Is it time to cut the cord and ditch cable?

In 2017, it seems like everyone is hooked on the latest original content from a streaming site, and more people are forgoing watching television week-to-week in favor of binge-watching the whole series over a weekend. These phenomena are only possible with the raise of streaming services, and thusly the desire to cease their cable subscription for more freedom. People all over the country are looking at their cable bills and asking “is it time for me to stop this?”

I would argue that: yes, it is time.

With cable, you probably have hundreds of channels you’ve never even been on. Looking at Xfinity’s channel list as an example, it’s hard to see how anyone has time to take advantage of this wealth of choice. If you watch only a few channels or shows, is it really worth paying for everything? Probably not. You can stream plenty of things on Netflix for around $10, rather than $60 for cable, and without commercial breaks. I wrote down all the shows and channels I watched, and realized I could access most of it for less cost. I urge you to do the same.

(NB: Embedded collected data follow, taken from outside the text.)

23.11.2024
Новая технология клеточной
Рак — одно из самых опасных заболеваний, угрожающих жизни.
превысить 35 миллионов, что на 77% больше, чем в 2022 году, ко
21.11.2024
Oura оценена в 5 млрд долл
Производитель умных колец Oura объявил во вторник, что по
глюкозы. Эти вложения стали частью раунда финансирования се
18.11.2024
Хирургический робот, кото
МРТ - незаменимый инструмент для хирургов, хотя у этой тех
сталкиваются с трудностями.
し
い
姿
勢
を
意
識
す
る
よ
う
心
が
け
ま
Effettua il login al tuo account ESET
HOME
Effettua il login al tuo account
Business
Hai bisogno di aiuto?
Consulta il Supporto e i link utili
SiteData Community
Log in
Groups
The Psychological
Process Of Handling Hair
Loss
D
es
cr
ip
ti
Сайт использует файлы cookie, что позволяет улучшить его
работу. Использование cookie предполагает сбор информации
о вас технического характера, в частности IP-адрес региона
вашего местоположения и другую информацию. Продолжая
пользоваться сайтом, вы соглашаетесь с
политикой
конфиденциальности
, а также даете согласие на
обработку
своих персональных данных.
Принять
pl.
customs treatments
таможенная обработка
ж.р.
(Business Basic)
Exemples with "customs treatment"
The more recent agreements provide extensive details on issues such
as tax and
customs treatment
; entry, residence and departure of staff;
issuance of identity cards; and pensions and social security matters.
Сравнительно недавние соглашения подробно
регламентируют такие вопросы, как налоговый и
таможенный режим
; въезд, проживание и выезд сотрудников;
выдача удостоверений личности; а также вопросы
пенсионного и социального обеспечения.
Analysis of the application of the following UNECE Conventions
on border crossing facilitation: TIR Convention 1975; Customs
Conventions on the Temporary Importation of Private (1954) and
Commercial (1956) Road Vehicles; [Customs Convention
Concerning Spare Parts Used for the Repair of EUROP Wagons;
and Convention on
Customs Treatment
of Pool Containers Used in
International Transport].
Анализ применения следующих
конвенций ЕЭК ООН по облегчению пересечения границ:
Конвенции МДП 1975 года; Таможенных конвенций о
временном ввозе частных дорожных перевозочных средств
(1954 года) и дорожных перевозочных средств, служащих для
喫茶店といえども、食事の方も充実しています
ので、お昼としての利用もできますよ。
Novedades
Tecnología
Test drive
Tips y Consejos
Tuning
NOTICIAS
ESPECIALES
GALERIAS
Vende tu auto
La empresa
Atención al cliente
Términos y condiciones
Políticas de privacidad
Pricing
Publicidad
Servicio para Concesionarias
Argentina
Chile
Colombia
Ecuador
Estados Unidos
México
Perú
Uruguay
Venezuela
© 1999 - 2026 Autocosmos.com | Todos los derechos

Are you streaming things already? This is an obvious one, but thinking back to the television shows or films you watched, (this is where the list is helpful) were they on cable or on a streaming service? If it’s the latter, then cutting the cord is right for you.

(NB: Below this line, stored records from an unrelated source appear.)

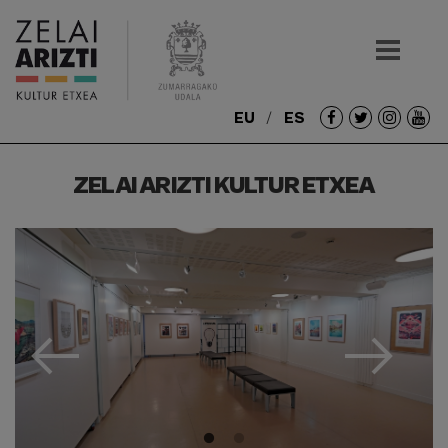
EU
ES
Redes
sociales
ZELAI ARIZTI KULTUR ETXEA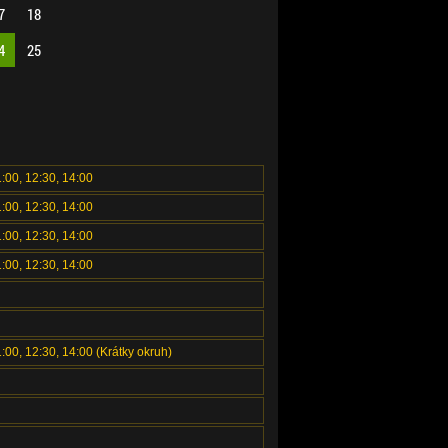
7
18
4
25
1:00, 12:30, 14:00
1:00, 12:30, 14:00
1:00, 12:30, 14:00
1:00, 12:30, 14:00
1:00, 12:30, 14:00 (Krátky okruh)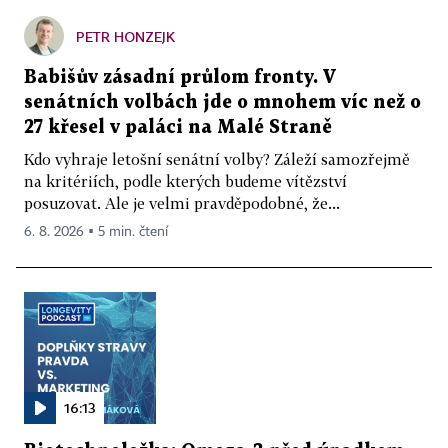
PETR HONZEJK
Babišův zásadní průlom fronty. V
senátních volbách jde o mnohem víc než o
27 křesel v paláci na Malé Straně
Kdo vyhraje letošní senátní volby? Záleží samozřejmě
na kritériích, podle kterých budeme vítězství
posuzovat. Ale je velmi pravděpodobné, že...
6. 8. 2026 ▪ 5 min. čtení
16:13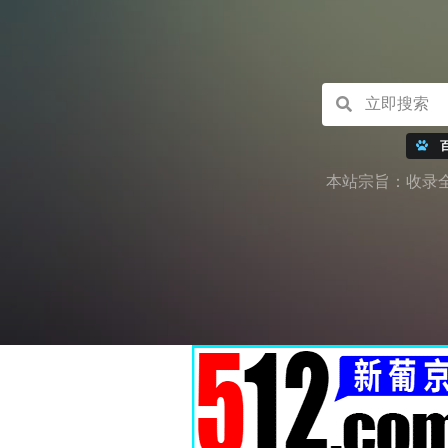
本站宗旨：收录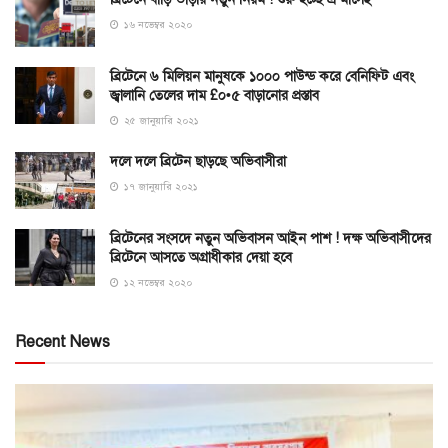
১৬ নভেম্বর ২০২০
ব্রিটেনে ৬ মিলিয়ন মানুষকে ১০০০ পাউন্ড করে বেনিফিট এবং
জ্বালানি তেলের দাম £০•৫ বাড়ানোর প্রস্তাব
২৫ জানুয়ারি ২০২১
দলে দলে ব্রিটেন ছাড়ছে অভিবাসীরা
১৭ জানুয়ারি ২০২১
ব্রিটেনের সংসদে নতুন অভিবাসন আইন পাশ ! দক্ষ অভিবাসীদের
ব্রিটেনে আসতে অগ্রাধীকার দেয়া হবে
১২ নভেম্বর ২০২০
Recent News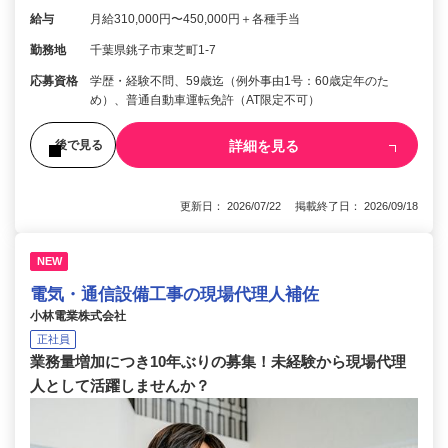
給与
月給310,000円〜450,000円＋各種手当
勤務地
千葉県銚子市東芝町1-7
応募資格
学歴・経験不問、59歳迄（例外事由1号：60歳定年のた
め）、普通自動車運転免許（AT限定不可）
詳細を見る
後で見る
更新日： 2026/07/22 掲載終了日： 2026/09/18
NEW
電気・通信設備工事の現場代理人補佐
小林電業株式会社
正社員
業務量増加につき10年ぶりの募集！未経験から現場代理
人として活躍しませんか？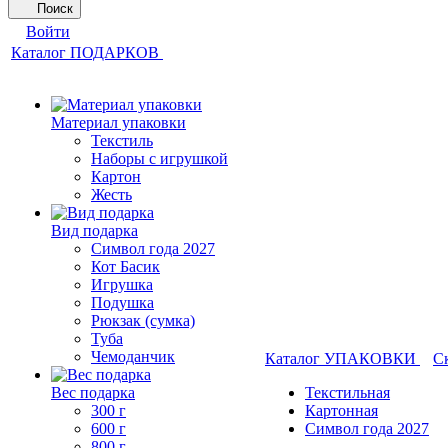
Поиск
Войти
Каталог ПОДАРКОВ
Материал упаковки
Текстиль
Наборы с игрушкой
Картон
Жесть
Вид подарка
Символ года 2027
Кот Басик
Игрушка
Подушка
Рюкзак (сумка)
Туба
Чемоданчик
Каталог УПАКОВКИ
С
Вес подарка
Текстильная
300 г
Картонная
600 г
Символ года 2027
800 г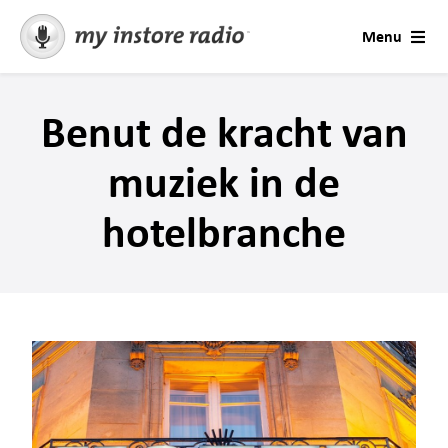
Skip
Menu
to
content
Oplossingen
Benut de kracht van
Muziek voor Bedrijven
muziek in de
Contact
hotelbranche
Seizoenen en Gelegenheden
Support
Berichten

If you are watching a lot of television live and want to cut the cord, consider Hulu as the service allows you to watch last night’s television. So, if you avoid spoilers, you can watch The Bachelor after work on Monday commercial-free (if you buy Plus)! You’ll have to avoid the woman in your office who always spoils things, but for $11 a month, it absolutely worth it. This year, Hulu launched Hulu Live TV Online, so for $39 a month, you have access to some cable channels live.

Sling TV and Roku also allow you to have the experience of cable, but with a more à la carte option and the ability to quit at any time. Can you say “Best of Both Worlds?”

If you enjoy watching the Oscars or the presidential debates, or you’re a keen sports fan, then cable probably feels like the best bet.

For political events, they were live streamed on Twitter and Facebook in 2016. So if you’re worried about 2020 already, I’m sure they will be fine. For other live events that aren’t sports, like the Oscars or a reality TV show, the network may livestream from their site, or services like Sling TV will give you the option.

For many years, people kept cable in order to watch sports, but now there are multiple ways to watch. For instance, FuboTV boasts that you can watch MLB, NBA, and NHL Games for $34.99, and you can cancel at any time. If you opt for Sling TV, for $20, you’ll have access to twenty live channels, which includes three ESPN channels, so you’ll be able to access football, college football, baseball, basketball, and more.

Being able to choose what television you pay for is a dream come true, and many people favor cutting the cord to save money. I looked at FiOS by Verizon and Comcast’s Xfinity to see their internet-only packages, and depending on the area you live in, speeds of 150Mbps were $80 and $50, respectively. When adding television the price goes up to about $120 on Verizon. The streaming services are all under $20, so tailoring what’s best for your home would still see you under $120. Honestly, you’re probably paying for at least one service now, so why waste money on hundreds of channels you don’t need for $40 a month?

Overall, cutting the cord allows you to pick the media you have on demand, can save you money, and allows the freedom to drop a service if you feel you’re not using it to its fullest. So, what are you waiting for? Join us in the cord-free twenty-first century.